Calico Life Sciences
Deep convolutional neural network that predicts cell-type-specific epigenetic and transcriptional profiles from DNA sequence across large mammalian genomes.
Basenji is a deep convolutional neural network developed at Calico Life Sciences by David Kelley and colleagues that predicts cell-type-specific epigenetic and transcriptional profiles directly from DNA sequence across large mammalian genomes. Published in Genome Research in 2018, the model extended the earlier Basset architecture to handle distal regulatory interactions — a fundamental challenge in regulatory genomics that had been largely intractable with prior approaches.

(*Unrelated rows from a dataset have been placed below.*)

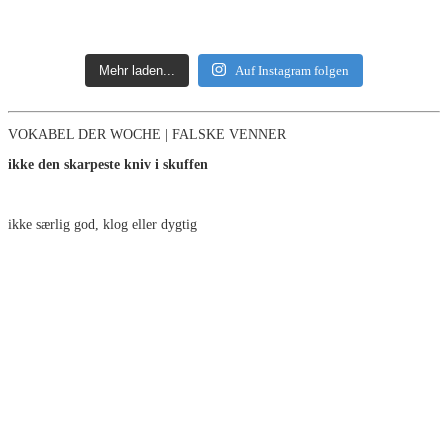
Mehr laden...
Auf Instagram folgen
VOKABEL DER WOCHE | FALSKE VENNER
ikke den skarpeste kniv i skuffen
ikke særlig god, klog eller dygtig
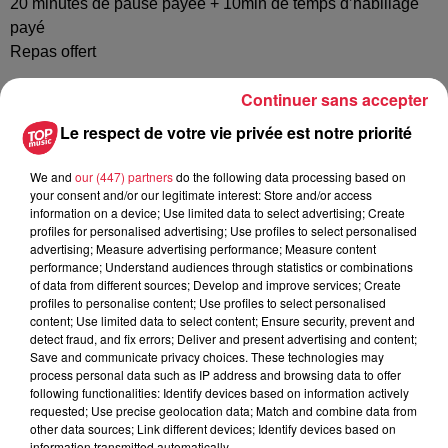
20 minutes de pause payée + 10min de temps d’habillage
payé
Repas offert
Continuer sans accepter
Environnement et conditions de travail :
- Température ambiante de l’atelier : entre 6 et 8°C
Le respect de votre vie privée est notre priorité
- Travail répétitif avec gestes précis et rapides
We and
our (447) partners
do the following data processing based on
your consent and/or our legitimate interest: Store and/or access
Lieu : WEYERSHEIM (67720)
information on a device; Use limited data to select advertising; Create
profiles for personalised advertising; Use profiles to select personalised
advertising; Measure advertising performance; Measure content
Postulez à l'offre : Agents de
performance; Understand audiences through statistics or combinations
of data from different sources; Develop and improve services; Create
conditionnement agroalimentaire H/F
profiles to personalise content; Use profiles to select personalised
content; Use limited data to select content; Ensure security, prevent and
detect fraud, and fix errors; Deliver and present advertising and content;
Save and communicate privacy choices. These technologies may
process personal data such as IP address and browsing data to offer
following functionalities: Identify devices based on information actively
Votre nom
*
requested; Use precise geolocation data; Match and combine data from
other data sources; Link different devices; Identify devices based on
information transmitted automatically.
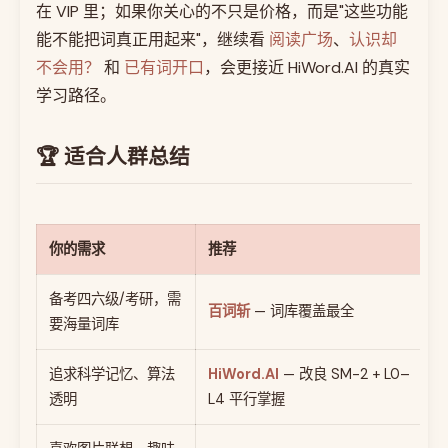
在 VIP 里；如果你关心的不只是价格，而是"这些功能
能不能把词真正用起来"，继续看
阅读广场
、
认识却
不会用？
和
已有词开口
，会更接近 HiWord.AI 的真实
学习路径。
🏆 适合人群总结
你的需求
推荐
备考四六级/考研，需
百词斩
— 词库覆盖最全
要海量词库
追求科学记忆、算法
HiWord.AI
— 改良 SM-2 + L0–
透明
L4 平行掌握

The central problem Basenji was designed to address is the sequence-to-function mapping challenge: given a stretch of DNA, how does that sequence determine the quantitative levels of gene expression and chromatin accessibility across dozens or hundreds of different cell types and tissues? This is complicated by the fact that regulatory elements such as enhancers can act over tens of thousands of base pairs of genomic distance, requiring models capable of integrating information from broad sequence contexts. Basenji accomplishes this through dilated convolutional layers that progressively expand the model's receptive field while keeping computational costs manageable, enabling the model to simultaneously identify promoters and distal regulatory elements and synthesize their collective contributions to predict quantitative genomic profiles.

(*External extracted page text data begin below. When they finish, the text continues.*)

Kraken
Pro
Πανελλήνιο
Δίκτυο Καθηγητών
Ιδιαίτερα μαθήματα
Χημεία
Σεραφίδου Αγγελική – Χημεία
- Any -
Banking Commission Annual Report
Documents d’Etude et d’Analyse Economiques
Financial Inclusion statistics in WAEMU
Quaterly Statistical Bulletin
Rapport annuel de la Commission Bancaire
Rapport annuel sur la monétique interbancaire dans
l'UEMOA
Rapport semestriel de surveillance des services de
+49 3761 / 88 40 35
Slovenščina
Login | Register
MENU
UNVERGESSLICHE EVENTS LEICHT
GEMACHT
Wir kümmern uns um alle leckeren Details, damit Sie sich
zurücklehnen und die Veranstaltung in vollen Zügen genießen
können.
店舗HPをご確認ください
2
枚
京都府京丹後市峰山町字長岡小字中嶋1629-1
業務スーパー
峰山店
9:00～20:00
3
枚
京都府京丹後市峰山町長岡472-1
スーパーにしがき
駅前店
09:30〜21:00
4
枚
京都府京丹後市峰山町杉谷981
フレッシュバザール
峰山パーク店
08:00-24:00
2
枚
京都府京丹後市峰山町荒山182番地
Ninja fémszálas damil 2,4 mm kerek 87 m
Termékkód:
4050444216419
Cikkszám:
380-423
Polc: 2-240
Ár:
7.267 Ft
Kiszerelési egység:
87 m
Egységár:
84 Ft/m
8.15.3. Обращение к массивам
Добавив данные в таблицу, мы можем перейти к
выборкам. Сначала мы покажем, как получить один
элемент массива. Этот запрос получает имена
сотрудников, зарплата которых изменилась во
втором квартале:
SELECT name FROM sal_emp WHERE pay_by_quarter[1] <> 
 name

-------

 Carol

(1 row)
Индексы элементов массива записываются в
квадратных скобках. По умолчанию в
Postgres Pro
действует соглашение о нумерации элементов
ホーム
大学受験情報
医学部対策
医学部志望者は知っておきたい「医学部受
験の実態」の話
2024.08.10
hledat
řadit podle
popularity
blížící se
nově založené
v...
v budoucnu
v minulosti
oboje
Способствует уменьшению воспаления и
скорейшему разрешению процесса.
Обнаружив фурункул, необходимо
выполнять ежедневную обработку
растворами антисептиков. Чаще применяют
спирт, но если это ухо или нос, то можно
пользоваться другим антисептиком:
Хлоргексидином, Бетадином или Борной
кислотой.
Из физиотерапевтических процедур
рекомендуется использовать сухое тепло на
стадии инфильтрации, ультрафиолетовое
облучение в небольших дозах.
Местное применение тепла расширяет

Unlike its predecessor Basset, which predicted binary chromatin accessibility across cell types, Basenji predicts continuous, quantitative signals — including RNA-seq and ChIP-seq tracks — at high genomic resolution. This shift from classification to regression allowed the model to capture the dynamic range of gene expression and epigenomic signals that vary across cell types, making it far more informative for studying cis-regulatory variation. Basenji also moved from single-position predictions to sequential predictions along entire chromosomes, reflecting the continuous nature of genomic regulatory activity.

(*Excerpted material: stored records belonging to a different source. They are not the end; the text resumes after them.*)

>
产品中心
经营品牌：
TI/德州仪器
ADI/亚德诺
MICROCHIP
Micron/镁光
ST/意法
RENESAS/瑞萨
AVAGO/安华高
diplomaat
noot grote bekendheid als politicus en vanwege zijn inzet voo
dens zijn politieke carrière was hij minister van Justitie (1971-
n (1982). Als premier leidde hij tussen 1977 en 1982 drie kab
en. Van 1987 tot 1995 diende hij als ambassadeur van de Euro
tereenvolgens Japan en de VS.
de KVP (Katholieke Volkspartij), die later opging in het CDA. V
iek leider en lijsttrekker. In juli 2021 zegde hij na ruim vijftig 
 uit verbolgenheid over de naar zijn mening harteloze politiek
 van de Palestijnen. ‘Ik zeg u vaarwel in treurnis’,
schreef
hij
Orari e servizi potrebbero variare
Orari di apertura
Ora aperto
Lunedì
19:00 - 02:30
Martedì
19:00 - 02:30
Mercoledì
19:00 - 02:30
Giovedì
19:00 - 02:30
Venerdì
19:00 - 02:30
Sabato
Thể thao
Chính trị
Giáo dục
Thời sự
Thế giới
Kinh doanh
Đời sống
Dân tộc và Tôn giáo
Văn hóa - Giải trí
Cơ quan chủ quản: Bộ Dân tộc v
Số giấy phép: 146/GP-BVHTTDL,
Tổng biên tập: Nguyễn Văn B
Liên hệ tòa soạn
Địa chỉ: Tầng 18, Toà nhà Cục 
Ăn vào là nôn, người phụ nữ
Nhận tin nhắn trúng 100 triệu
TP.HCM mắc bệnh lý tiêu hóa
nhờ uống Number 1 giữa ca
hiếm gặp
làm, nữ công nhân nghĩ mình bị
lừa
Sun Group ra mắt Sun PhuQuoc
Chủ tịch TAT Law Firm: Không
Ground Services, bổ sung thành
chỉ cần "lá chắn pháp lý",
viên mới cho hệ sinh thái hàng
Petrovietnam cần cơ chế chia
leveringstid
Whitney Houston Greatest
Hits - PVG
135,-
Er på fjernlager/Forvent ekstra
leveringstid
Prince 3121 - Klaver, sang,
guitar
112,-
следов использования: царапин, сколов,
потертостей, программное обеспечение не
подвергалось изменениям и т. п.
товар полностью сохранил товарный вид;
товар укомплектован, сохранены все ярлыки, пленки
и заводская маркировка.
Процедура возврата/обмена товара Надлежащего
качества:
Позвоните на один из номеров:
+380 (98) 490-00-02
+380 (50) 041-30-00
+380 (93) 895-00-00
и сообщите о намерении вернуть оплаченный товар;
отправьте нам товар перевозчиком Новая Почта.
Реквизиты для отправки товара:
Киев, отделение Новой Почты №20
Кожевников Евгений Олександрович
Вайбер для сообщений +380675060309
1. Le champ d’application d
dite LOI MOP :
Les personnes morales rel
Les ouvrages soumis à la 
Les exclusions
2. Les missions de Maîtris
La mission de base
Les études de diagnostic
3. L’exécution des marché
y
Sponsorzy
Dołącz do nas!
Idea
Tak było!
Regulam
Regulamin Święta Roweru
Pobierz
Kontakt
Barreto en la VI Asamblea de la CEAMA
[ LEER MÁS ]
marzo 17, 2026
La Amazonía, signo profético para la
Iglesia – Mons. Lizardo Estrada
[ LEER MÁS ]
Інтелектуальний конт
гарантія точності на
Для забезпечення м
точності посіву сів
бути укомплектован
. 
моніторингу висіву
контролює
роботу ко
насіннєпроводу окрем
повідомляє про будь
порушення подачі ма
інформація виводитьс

Basenji uses a hierarchical convolutional architecture specifically designed for long-range sequence modeling. Input DNA is one-hot encoded (4 channels) and passed through an initial stack of standard convolutional blocks with max-pooling to downsample the sequence and extract local motifs. These representations are then processed by layers of dilated convolutions with exponentially increasing dilation rates, which expand the effective receptive field from a few hundred to several thousand base pairs while maintaining efficient computation. The architecture was trained on over 4,000 genomic datasets drawn from ENCODE and Roadmap Epigenomics, including CAGE-seq, RNA-seq, DNase-seq, ATAC-seq, and ChIP-seq experiments across a diverse range of human cell lines and tissues. Targets were binned at 128 bp resolution along chromosomes, and the model was optimized using a Poisson regression loss appropriate for count-like sequencing data. Importantly, the model shares all parameters across cell types — cell-type specificity emerges entirely from the learned relationship between local sequence features and distal regulatory context encoded in the training data. In benchmark analyses, Basenji substantially improved on Basset for predicting gene expression from sequence, achieving higher Pearson correlations on held-out chromosomes for both CAGE-seq (correlations typically exceeding 0.6 for protein-coding genes) and DNase-seq profiles. Variant effect predictions from Basenji correlated significantly with eQTL effect sizes from the GTEx consortium across multiple tissues, validating the model's ability to learn biologically meaningful regulatory logic from sequence alone.
Basenji is used by computational biologists and human geneticists working on regulatory genomics, noncoding variant interpretation, and gene regulation. A primary application is the in-silico scoring of noncoding variants from GWAS or clinical sequencing studies: by comparing predicted epigenomic profiles between reference and alternate alleles, Basenji generates quantitative evidence for or against a causal regulatory role for each variant across many cell types simultaneously. The model has also been applied to study the mechanistic basis of eQTLs by identifying which cell types and regulatory tracks are most perturbed by a given variant. Researchers have used Basenji predictions for comparative genomics, studying how regulatory sequences have changed across mammalian evolution, and for prioritizing regulatory elements for CRISPR perturbation experiments. The architecture and training pipeline served as the direct foundation for both Enformer and Borzoi, the leading models in this lineage.
Basenji established a new paradigm for quantitative sequence-to-function modeling at genome scale, shifting the field from binary accessibility prediction toward continuous, multi-track regulatory prediction. Its introduction of dilated convolutions for long-range regulatory integration was widely adopted in subsequent genomic deep learning architectures. The Genome Research paper has been cited extensively and is recognized as a landmark contribution to computational regulatory genomics. The model directly enabled the development of Enformer, which replaced convolutional long-range integration with transformer self-attention, and Borzoi, which further expanded context and resolution. A notable limitation is that the model processes sequence only, without incorporating any experimental epigenomic measurements that could condition predictions on cell-type-specific chromatin state, and the convolutional architecture has a fixed maximum receptive field that cannot grow beyond the dilated stack's coverage. Despite these constraints, Basenji remains a widely used reference model and its open codebase continues to serve as the foundation for sequence-to-function research at Calico and beyond.